Exercise goal:
If an entry holds a picture, drop the picture and restate the rest word for word.
━━━ Supplied material
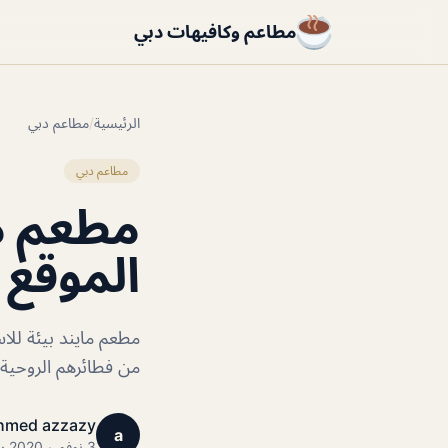
مطاعم وكافيهات دبي
الرئيسية
/
مطاعم دبي
مطاعم دبي
مطعم ما
الموقع 
مطعم مايند بيئة للاست
من فطائرهم الروحية
hmed azzazy
a
3 نوفمبر 2020 · 1 دقائق قراءة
━━━━━━
Answer space:
مطاعم وكافيهات دبي
الرئيسية
/
مطاعم دبي
مطاعم دبي
مطعم ما
الموقع 
مطعم مايند بيئة للاست
من فطائرهم الروحية
hmed azzazy
a
3 نوفمبر 2020 · 1 دقائق قراءة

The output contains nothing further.